*The task*
Using the data below, return all lines in which "Savoie" appears.

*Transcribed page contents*
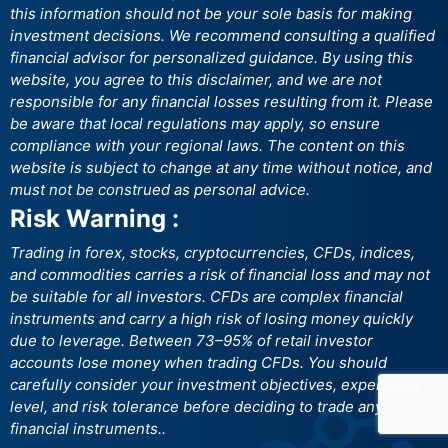
this information should not be your sole basis for making
investment decisions. We recommend consulting a qualified
financial advisor for personalized guidance. By using this
website, you agree to this disclaimer, and we are not
responsible for any financial losses resulting from it. Please
be aware that local regulations may apply, so ensure
compliance with your regional laws. The content on this
website is subject to change at any time without notice, and
must not be construed as personal advice.
Risk Warning :
Trading in forex, stocks, cryptocurrencies, CFDs, indices,
and commodities carries a risk of financial loss and may not
be suitable for all investors. CFDs are complex financial
instruments and carry a high risk of losing money quickly
due to leverage. Between 73–95% of retail investor
accounts lose money when trading CFDs. You should
carefully consider your investment objectives, experience
level, and risk tolerance before deciding to trade any
financial instruments..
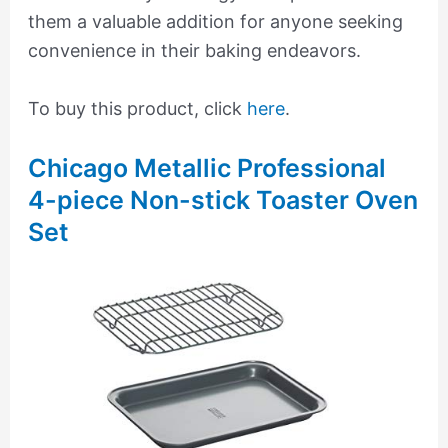
them a valuable addition for anyone seeking
convenience in their baking endeavors.
To buy this product, click
here
.
Chicago Metallic Professional
4-piece Non-stick Toaster Oven
Set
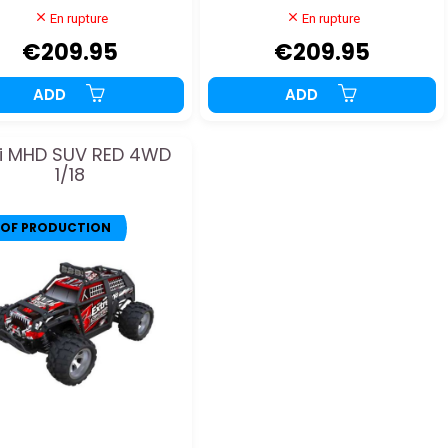
En rupture
En rupture
€209.95
€209.95
ADD
ADD
i MHD SUV RED 4WD
1/18
 OF PRODUCTION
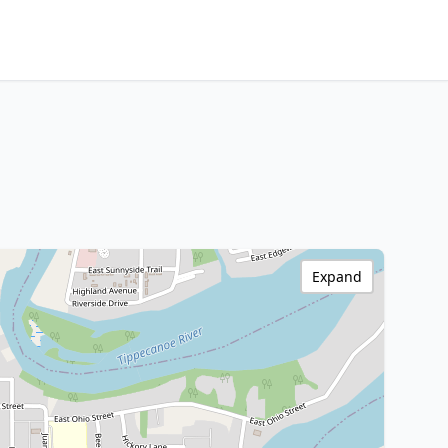
Expand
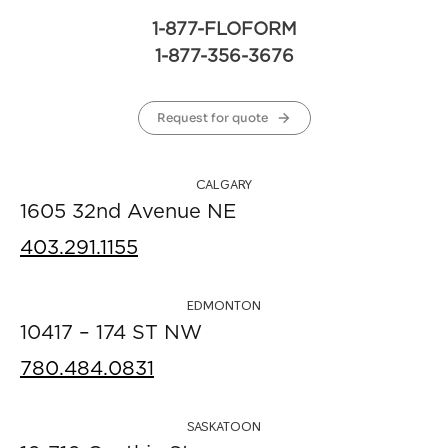
1-877-FLOFORM
1-877-356-3676
Request for quote
CALGARY
1605 32nd Avenue NE
403.291.1155
EDMONTON
10417 – 174 ST NW
780.484.0831
SASKATOON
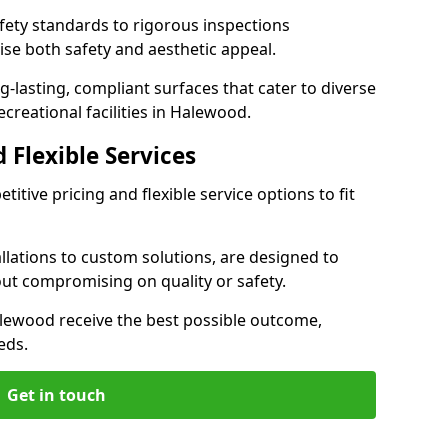
ety standards to rigorous inspections
ise both safety and aesthetic appeal.
ng-lasting, compliant surfaces that cater to diverse
creational facilities in Halewood.
 Flexible Services
itive pricing and flexible service options to fit
lations to custom solutions, are designed to
out compromising on quality or safety.
 Halewood receive the best possible outcome,
eds.
Get in touch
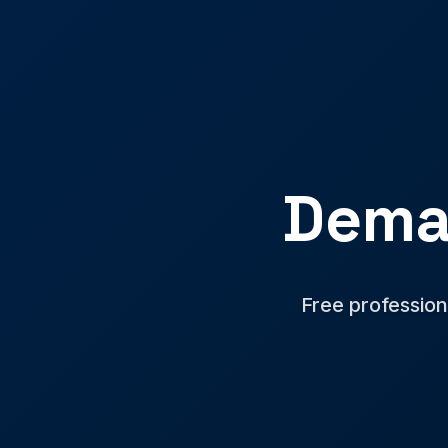
Dema
Free profession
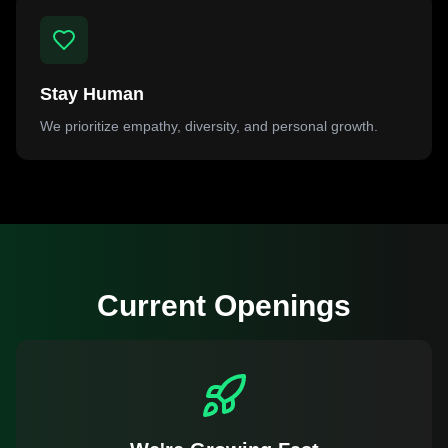
Stay Human
We prioritize empathy, diversity, and personal growth.
Current Openings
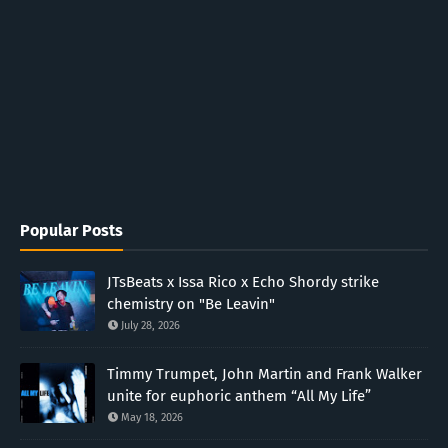
Popular Posts
JTsBeats x Issa Rico x Echo Shordy strike
chemistry on "Be Leavin"
July 28, 2026
Timmy Trumpet, John Martin and Frank Walker
unite for euphoric anthem “All My Life”
May 18, 2026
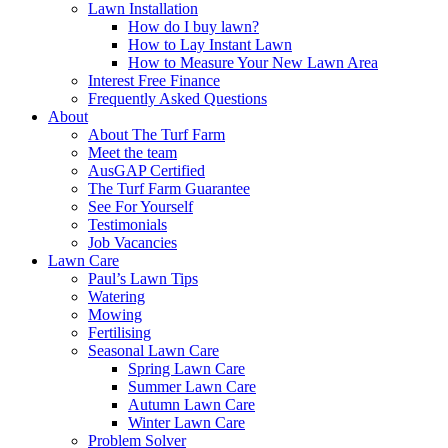
Lawn Installation
How do I buy lawn?
How to Lay Instant Lawn
How to Measure Your New Lawn Area
Interest Free Finance
Frequently Asked Questions
About
About The Turf Farm
Meet the team
AusGAP Certified
The Turf Farm Guarantee
See For Yourself
Testimonials
Job Vacancies
Lawn Care
Paul’s Lawn Tips
Watering
Mowing
Fertilising
Seasonal Lawn Care
Spring Lawn Care
Summer Lawn Care
Autumn Lawn Care
Winter Lawn Care
Problem Solver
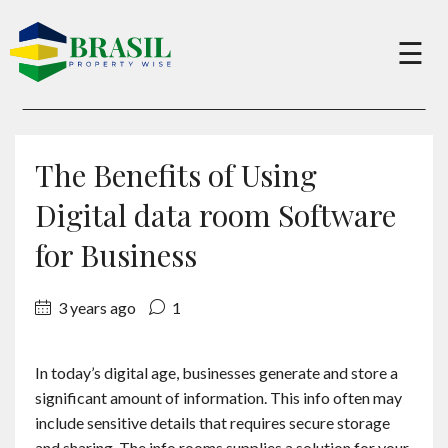
×
☰
Buy
The Benefits of Using
Sell
Digital data room Software
for Business
About
3 years ago
1
Services
In today’s digital age, businesses generate and store a
significant amount of information. This info often may
Charity
include sensitive details that requires secure storage
and sharing. The info rooms supplies a solution for your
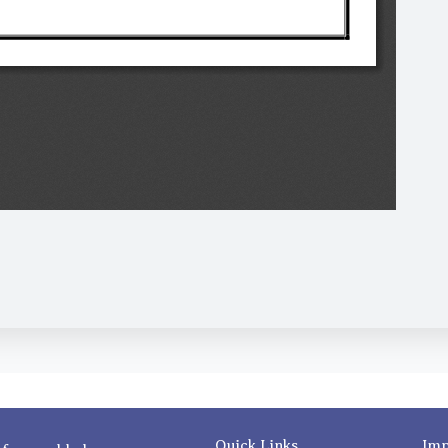
Quick Links
Imp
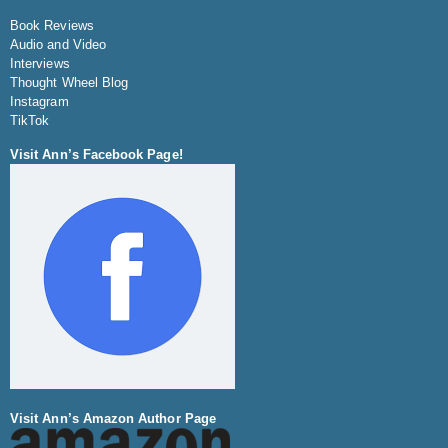
Book Reviews
Audio and Video
Interviews
Thought Wheel Blog
Instagram
TikTok
Visit Ann’s Facebook Page!
Visit Ann’s Amazon Author Page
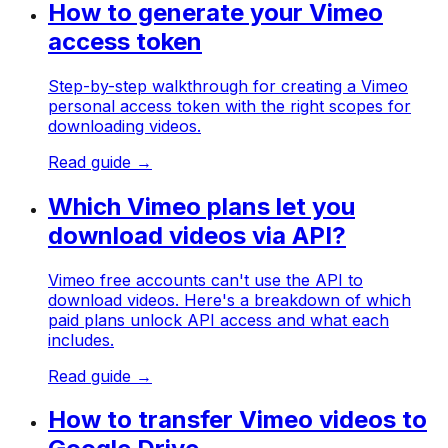
How to generate your Vimeo
access token
Step-by-step walkthrough for creating a Vimeo
personal access token with the right scopes for
downloading videos.
Read guide →
Which Vimeo plans let you
download videos via API?
Vimeo free accounts can't use the API to
download videos. Here's a breakdown of which
paid plans unlock API access and what each
includes.
Read guide →
How to transfer Vimeo videos to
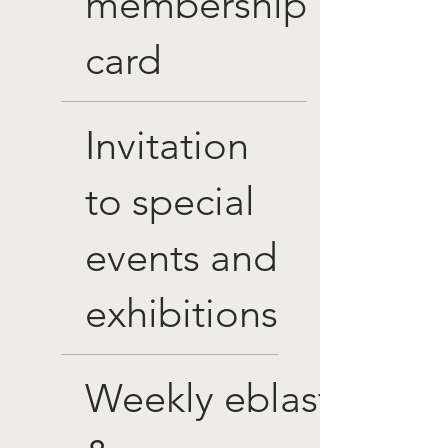
membership
card
Invitation
to special
events and
exhibitions
Weekly eblasts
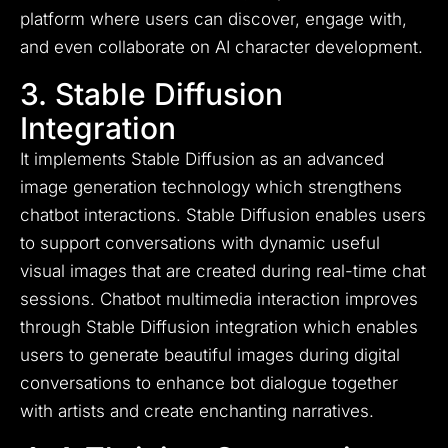
platform where users can discover, engage with,
and even collaborate on AI character development.
3. Stable Diffusion
Integration
It implements Stable Diffusion as an advanced
image generation technology which strengthens
chatbot interactions. Stable Diffusion enables users
to support conversations with dynamic useful
visual images that are created during real-time chat
sessions. Chatbot multimedia interaction improves
through Stable Diffusion integration which enables
users to generate beautiful images during digital
conversations to enhance bot dialogue together
with artists and create enchanting narratives.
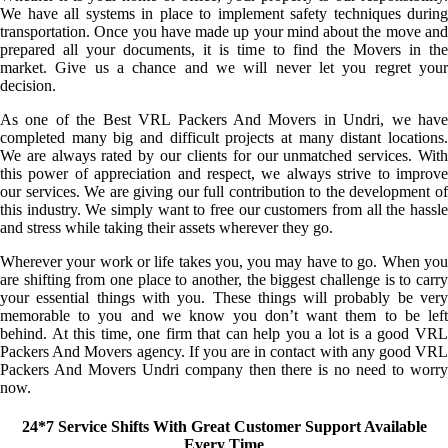
We have all systems in place to implement safety techniques during
transportation. Once you have made up your mind about the move and
prepared all your documents, it is time to find the Movers in the
market. Give us a chance and we will never let you regret your
decision.
As one of the Best VRL Packers And Movers in Undri, we have
completed many big and difficult projects at many distant locations.
We are always rated by our clients for our unmatched services. With
this power of appreciation and respect, we always strive to improve
our services. We are giving our full contribution to the development of
this industry. We simply want to free our customers from all the hassle
and stress while taking their assets wherever they go.
Wherever your work or life takes you, you may have to go. When you
are shifting from one place to another, the biggest challenge is to carry
your essential things with you. These things will probably be very
memorable to you and we know you don’t want them to be left
behind. At this time, one firm that can help you a lot is a good VRL
Packers And Movers agency. If you are in contact with any good VRL
Packers And Movers Undri company then there is no need to worry
now.
24*7 Service Shifts With Great Customer Support Available
Every Time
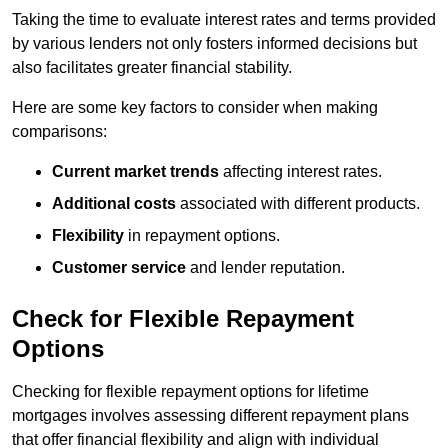
Taking the time to evaluate interest rates and terms provided
by various lenders not only fosters informed decisions but
also facilitates greater financial stability.
Here are some key factors to consider when making
comparisons:
Current market trends
affecting interest rates.
Additional costs
associated with different products.
Flexibility
in repayment options.
Customer service
and lender reputation.
Check for Flexible Repayment
Options
Checking for flexible repayment options for lifetime
mortgages involves assessing different repayment plans
that offer financial flexibility and align with individual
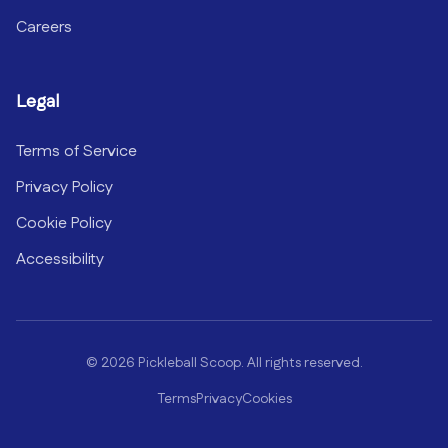
Careers
Legal
Terms of Service
Privacy Policy
Cookie Policy
Accessibility
©
2026
Pickleball Scoop. All rights reserved.
Terms
Privacy
Cookies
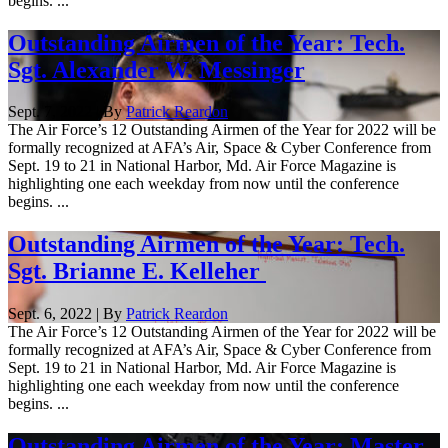
begins. ...
Outstanding Airmen of the Year: Tech.
Sgt. Alexander W. Messinger
Sept. 7, 2022 | By
Patrick Reardon
The Air Force’s 12 Outstanding Airmen of the Year for 2022 will be
formally recognized at AFA’s Air, Space & Cyber Conference from
Sept. 19 to 21 in National Harbor, Md. Air Force Magazine is
highlighting one each weekday from now until the conference
begins. ...
Outstanding Airmen of the Year: Tech.
Sgt. Brianne E. Kelleher
Sept. 6, 2022 | By
Patrick Reardon
The Air Force’s 12 Outstanding Airmen of the Year for 2022 will be
formally recognized at AFA’s Air, Space & Cyber Conference from
Sept. 19 to 21 in National Harbor, Md. Air Force Magazine is
highlighting one each weekday from now until the conference
begins. ...
Outstanding Airmen of the Year: Master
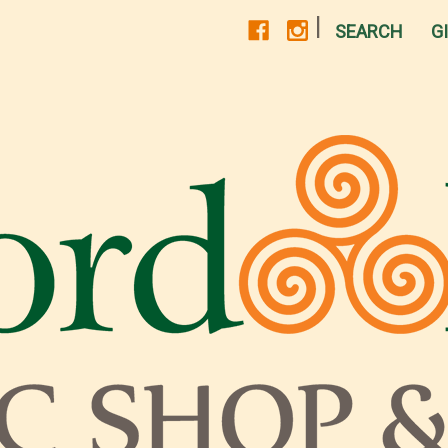
|
SEARCH
G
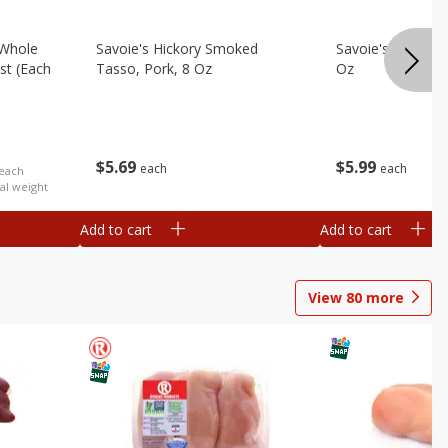
 Whole
Savoie's Hickory Smoked
Savoie's Sliced P
st (each
Tasso, Pork, 8 Oz
Oz
$
5
69
$
5
99
each
each
 each
al weight
Add to cart
Add to cart
View
80
more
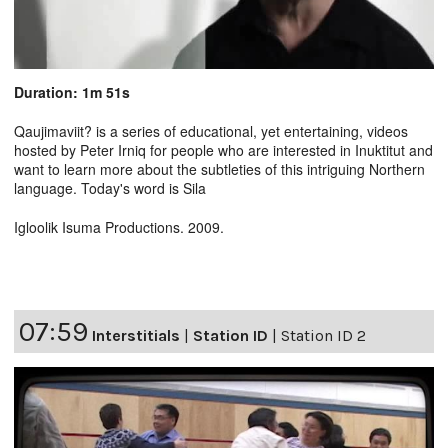
Duration: 1m 51s
Qaujimaviit? is a series of educational, yet entertaining, videos
hosted by Peter Irniq for people who are interested in Inuktitut and
want to learn more about the subtleties of this intriguing Northern
language. Today's word is Sila
Igloolik Isuma Productions. 2009.
07:59
Interstitials
|
Station ID
|
Station ID 2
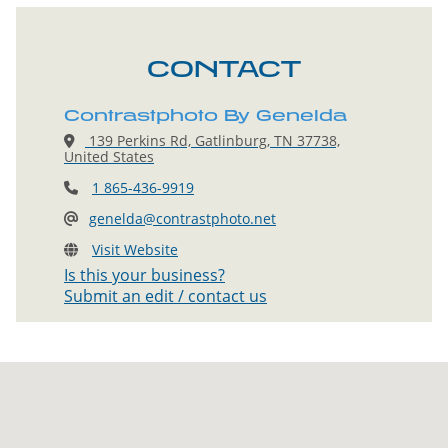
CONTACT
Contrastphoto By Genelda
139 Perkins Rd, Gatlinburg, TN 37738,
United States
1 865-436-9919
genelda@contrastphoto.net
Visit Website
Is this your business?
Submit an edit / contact us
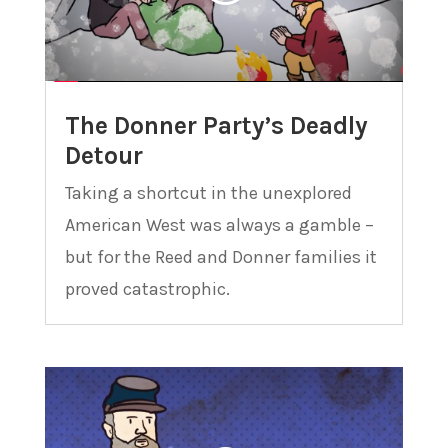
The Donner Party’s Deadly
Detour
Taking a shortcut in the unexplored
American West was always a gamble –
but for the Reed and Donner families it
proved catastrophic.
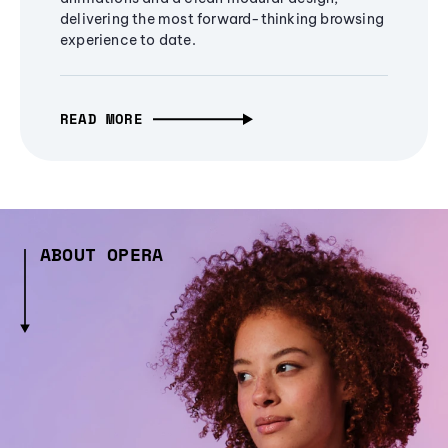
delivering the most forward-thinking browsing
experience to date.
READ MORE
ABOUT OPERA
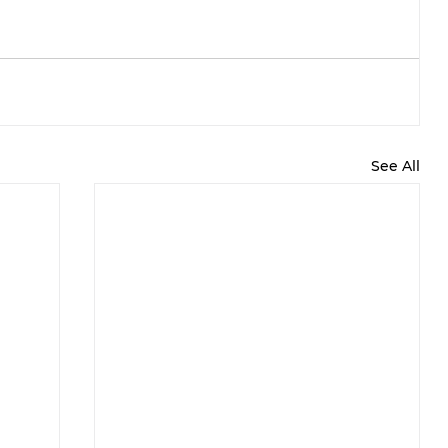
See All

*Written answer*
Savoie's Hickory Smoked
Savoie's Sliced P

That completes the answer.